McCormick is to close its manufacturing facility in Salinas, California by the end of the year, slashing 400 jobs as it transfers the plant's manufacturing activities to operations in Hunt Valley, Maryland, Dallas, Texas and London, Canada.
The company also said its restructuring plans include the closure of its condiment manufacturing plant in Hunt Valley by the end of the year. Production will be moved to the company's existing facility in South Bend, Indiana.
In a statement issued last week, McCormick said its fourth quarter results, due to be published on January 25, will be impacted by the two intended closures.
The company, which manufactures and markets spices and flavors both to the food industry and to consumers, in September reported a one percent fall in sales for its industrial business, down to $307 million compared to last year's figure of $310 million.
However, overall sales were boosted by a good performance from the company's consumer business, where sales rose 4 percent to $315 million compared to $303 million last year.
"During 2005, the Company has been challenged by a high cost inventory of vanilla beans, weakness in industrial sales, an accounting adjustment and the effects of hurricane Katrina. Together, these factors have interrupted a period of strong sales and profit growth that began in 1999," the company's president and chief executive officer Robert Lawless had said at the time.
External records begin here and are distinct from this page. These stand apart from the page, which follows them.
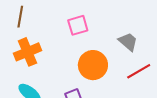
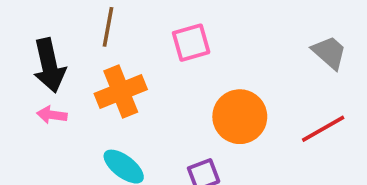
pink square: (78, 25) -> (191, 43), moved
gray trapezoid: (128, 42) -> (329, 52), moved

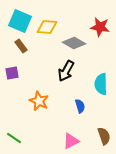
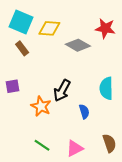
black arrow: (66, 71) -> (62, 90), moved
purple square: (12, 73) -> (13, 86), moved
green line: (14, 138) -> (42, 145), moved

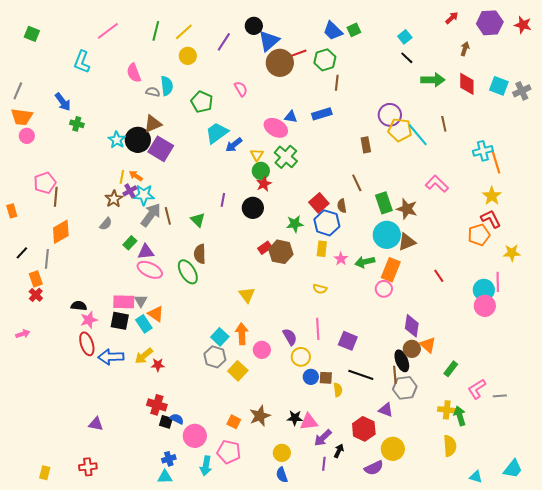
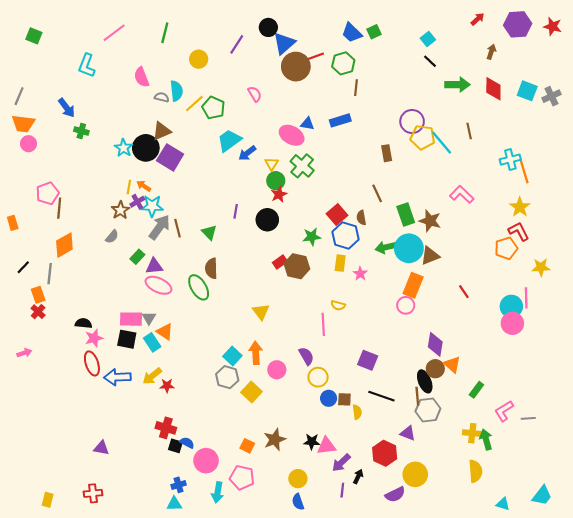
yellow line: (184, 32) -> (194, 104), moved
green arrow: (365, 262) -> (386, 247), moved
pink line: (318, 329) -> (323, 324), moved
"As announced early in September, a review of our industrial business is underway as well as certain actions to improve the efficiency of our entire supply chain. With these actions, we are confident that long term, our sales growth, margin improvement and strong cash flow will once again lead to excellent financial results," he had added.
In February last year, McCormick's director of public relations Laurie Harrsen commented that "as Americans' interest in international flavors and bold tastes grows, so does their desire for herbs, spices and seasonings."
"In fact, spice consumption has doubled during the past 20 years, to more than one billion pounds in 2003, and we project that figure will continue to increase," she added.
And consumer demand for ethnic foods, driven by globalization, travel and more adventurous taste buds, is stimulating the food industry to design food products that target this growing market.
However, according to the database company Productscan, the number of spice, extract and seasoning food products launched in the US and Canada since 1999 has been fairly static. The figure was at 629 products in 1999, down to 518 the following year, before climbing steadily to reach 697 items in 2003. The figure for 2004 dipped slightly to 610.